Gabriela Biló/Estadão
Gabriela Biló/Estadão

Para Temer, desentendimento entre Cunha e Renan não é pessoal

Vice-presidente tentou colocar panos quentes em discussões entre o presidente da Câmara e o presidente do Senado sobre temas como o projeto da terceirização

José Roberto Castro, O Estado de S.Paulo

28 Abril 2015 | 11h13

BRASÍLIA - O vice-presidente da República, Michel Temer (SP), colocou panos quentes na discussão entre os presidentes da Câmara e do Senado, seus correligionários Eduardo Cunha (RJ) e Renan Calheiros (AL). Temer fez questão de ressaltar que o desentendimento entre os peemedebistas não é pessoal, que o Legislativo é o lugar próprio para conflitos e que são as Casas que vão decidir sobre o projeto de lei da terceirização. A proposta, aprovada na semana passada pela Câmara, deve passar agora pelo Senado. 

Temer usou ainda a cultura do PMDB para amenizar a disputa. Segundo o vice-presidente, "o PMDB sempre foi partido de muitas opiniões" e que o trabalho do partido é "juntar essas opiniões". 

O vice-presidente explicou seu projeto de reforma política a deputados na Comissão que discute o tema na Câmara. 

Ao chegar para audiência, ele mostrou otimismo sobre a articulação para a votação das medidas provisórias 664 e 665, importantes para o ajuste fiscal do governo federal. "Não creio (em alterações no texto que causem prejuízo ao ajuste). É claro que se tem de dialogar e muitas vezes o projeto original não é o projeto que subsiste. O Congresso existe para dar a última palavra, mas tenho certeza que vamos chegar a um bom termo e fazer o ajuste" , disse Temer.

Temer foi perguntado ainda sobre a decisão da presidente Dilma Rousseff de não se pronunciar em no dia 1° de maio. Companheiro de chapa de Dilma e principal articulador político do governo, Temer disse não saber os motivos de Dilma não se pronunciar no Dia do Trabalho pela primeira vez desde que assumiu o governo. 

Ele também conclamou os parlamentares a fazerem uma reforma política no Brasil, mesmo que não seja a que é defendida por ele e seu partido.

"Quem tem aproximação de teses, junte as teses. Nem que seja para aprovar um sistema misto.

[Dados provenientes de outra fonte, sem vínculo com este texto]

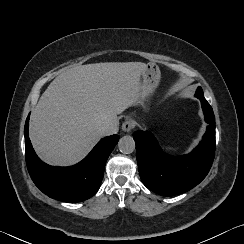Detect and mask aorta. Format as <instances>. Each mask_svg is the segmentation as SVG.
I'll use <instances>...</instances> for the list:
<instances>
[{"label":"aorta","instance_id":"obj_1","mask_svg":"<svg viewBox=\"0 0 244 244\" xmlns=\"http://www.w3.org/2000/svg\"><path fill=\"white\" fill-rule=\"evenodd\" d=\"M119 151L123 154H131L135 151V141L133 137L126 135L118 142Z\"/></svg>","mask_w":244,"mask_h":244}]
</instances>
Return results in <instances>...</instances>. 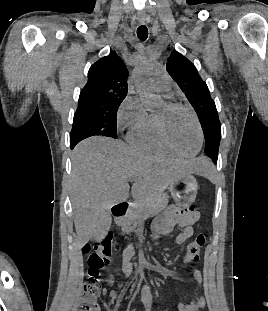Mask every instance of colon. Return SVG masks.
<instances>
[{
  "label": "colon",
  "instance_id": "5ec220e1",
  "mask_svg": "<svg viewBox=\"0 0 268 311\" xmlns=\"http://www.w3.org/2000/svg\"><path fill=\"white\" fill-rule=\"evenodd\" d=\"M207 235L205 232L199 233L191 242L185 254V262L192 263L199 260L200 253L206 244ZM96 241V240H95ZM94 241V242H95ZM97 245H86L83 249L87 256L88 277L83 285L81 294V305L77 311H99L97 297L101 291L100 270L108 265L113 257V247L111 235L105 234L101 239H97Z\"/></svg>",
  "mask_w": 268,
  "mask_h": 311
}]
</instances>
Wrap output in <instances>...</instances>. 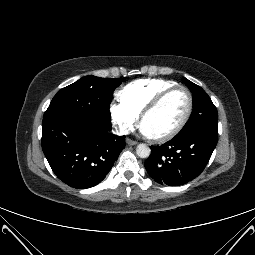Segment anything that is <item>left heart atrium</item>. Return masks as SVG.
<instances>
[{"label":"left heart atrium","instance_id":"obj_1","mask_svg":"<svg viewBox=\"0 0 255 255\" xmlns=\"http://www.w3.org/2000/svg\"><path fill=\"white\" fill-rule=\"evenodd\" d=\"M141 133L144 135V136H147V137H152V134L150 133V131L147 129V127L145 125H141Z\"/></svg>","mask_w":255,"mask_h":255}]
</instances>
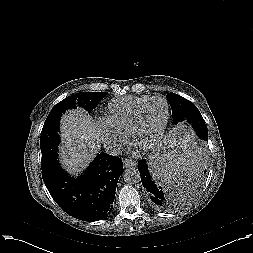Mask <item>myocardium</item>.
<instances>
[{"label":"myocardium","mask_w":253,"mask_h":253,"mask_svg":"<svg viewBox=\"0 0 253 253\" xmlns=\"http://www.w3.org/2000/svg\"><path fill=\"white\" fill-rule=\"evenodd\" d=\"M156 99H160V100H163L166 104V118H165V121L161 127V129L159 130V132L157 133V135L147 144L145 145H142V148L144 149H151L153 147H155L159 142L160 140L162 139L166 129H167V126H168V123H169V119H170V111H171V107H170V103L169 101L163 97V96H152V97H149L146 101H144L135 111L134 113V116L130 122V125H129V128L127 130V137L128 139L134 143V133L137 129V126H138V123L140 121V118H141V114L144 110V108L153 100H156Z\"/></svg>","instance_id":"myocardium-1"}]
</instances>
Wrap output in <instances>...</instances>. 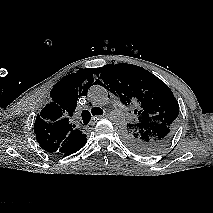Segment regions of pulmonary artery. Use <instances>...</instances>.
I'll return each mask as SVG.
<instances>
[{
	"instance_id": "obj_1",
	"label": "pulmonary artery",
	"mask_w": 213,
	"mask_h": 213,
	"mask_svg": "<svg viewBox=\"0 0 213 213\" xmlns=\"http://www.w3.org/2000/svg\"><path fill=\"white\" fill-rule=\"evenodd\" d=\"M113 102H114V104H115L120 110H124V109H125L124 106H123V104L120 102L119 98L114 97V98H113Z\"/></svg>"
}]
</instances>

Muito acima da minha posição, está o interesse do País", disse, cobrando a aprovação de um projeto até o final do ano. Segundo ele, a sociedade vai cobrar do Congresso caso isso não aconteça. "Vim para incentivá-los, se é que precisam de incentivo".

O vice-presidente defendeu que os deputados não tentem fazer uma reforma política completa, considerada por ele como difícil. Temer disse que os partidos devem escolher "três ou quatro temas" para alterações. "Se quisermos fazer uma reforma política com 12 temas, não vamos chegar a lugar nenhum", afirmou o peemedebista. Segundo ele, pode haver outras reformas políticas, mexendo em outro temas, "daqui quatro ou cinco anos".

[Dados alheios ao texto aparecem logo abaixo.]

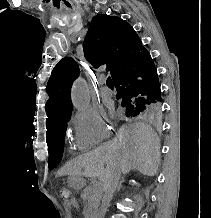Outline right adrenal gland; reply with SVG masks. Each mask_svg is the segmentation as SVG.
I'll use <instances>...</instances> for the list:
<instances>
[{
  "instance_id": "right-adrenal-gland-1",
  "label": "right adrenal gland",
  "mask_w": 211,
  "mask_h": 218,
  "mask_svg": "<svg viewBox=\"0 0 211 218\" xmlns=\"http://www.w3.org/2000/svg\"><path fill=\"white\" fill-rule=\"evenodd\" d=\"M123 182H125L124 178H122L121 182H119L118 184V188H117L118 192H120Z\"/></svg>"
}]
</instances>
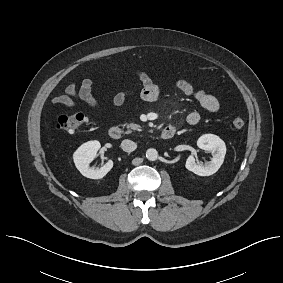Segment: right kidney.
Masks as SVG:
<instances>
[{
	"label": "right kidney",
	"mask_w": 283,
	"mask_h": 283,
	"mask_svg": "<svg viewBox=\"0 0 283 283\" xmlns=\"http://www.w3.org/2000/svg\"><path fill=\"white\" fill-rule=\"evenodd\" d=\"M99 141H89L82 144L73 154V159L76 168L79 172L90 179H101L103 178L113 167V161L108 160L105 165L100 169L90 168L89 164L94 159L97 151L100 148Z\"/></svg>",
	"instance_id": "obj_1"
}]
</instances>
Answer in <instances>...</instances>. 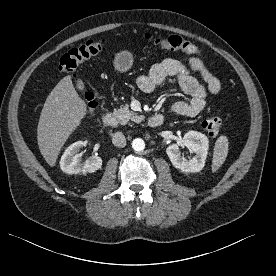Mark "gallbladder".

Temer fez discurso em defesa do voto majoritário, princípio do modelo 'distritão', defendido por ele e pelo PMDB, onde os deputados mais votados são eleitos. Apesar disso, o peemedebista disse que sua posição contra o voto em lista "não é conceitual", mas conjuntural. "Nossos partidos perderam identidade programática", disse Temer, fazendo uma autocrítica, já que comanda o PMDB por mais de uma década. 

O peemedebista defendeu ainda o voto obrigatório, apesar de ser "conceitualmente" a favor do voto facultativo. Ele acredita que a "descrença" do brasileiro com a política levaria a uma grande abstenção e não daria legitimidade ao eleito.